▸ **Assigned task**
Copy each line below exactly as it appears. Pictures are to be omitted.

Record extracts Block Start

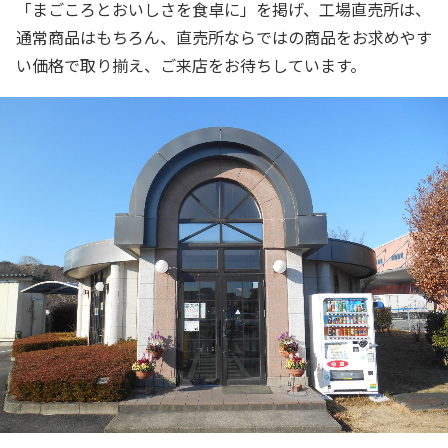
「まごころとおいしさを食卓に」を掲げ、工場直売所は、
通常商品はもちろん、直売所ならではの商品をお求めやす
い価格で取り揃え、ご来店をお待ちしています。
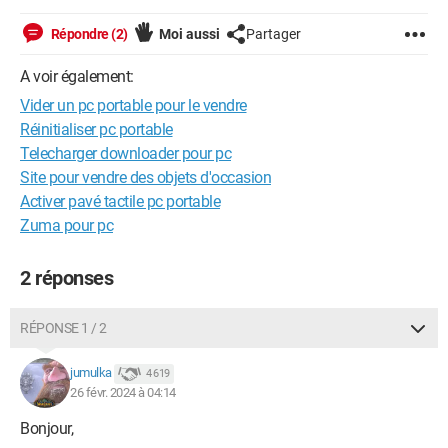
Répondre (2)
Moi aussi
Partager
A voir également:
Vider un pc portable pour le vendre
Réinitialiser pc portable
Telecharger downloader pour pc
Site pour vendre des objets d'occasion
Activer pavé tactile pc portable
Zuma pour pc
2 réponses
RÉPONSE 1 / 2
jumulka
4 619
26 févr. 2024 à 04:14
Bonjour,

Record extracts Block End

▸ **Answer box**
「まごころとおいしさを食卓に」を掲げ、工場直売所は、
通常商品はもちろん、直売所ならではの商品をお求めやす
い価格で取り揃え、ご来店をお待ちしています。
Répondre (2)
Moi aussi
Partager
A voir également:
Vider un pc portable pour le vendre
Réinitialiser pc portable
Telecharger downloader pour pc
Site pour vendre des objets d'occasion
Activer pavé tactile pc portable
Zuma pour pc
2 réponses
RÉPONSE 1 / 2
jumulka
4 619
26 févr. 2024 à 04:14
Bonjour,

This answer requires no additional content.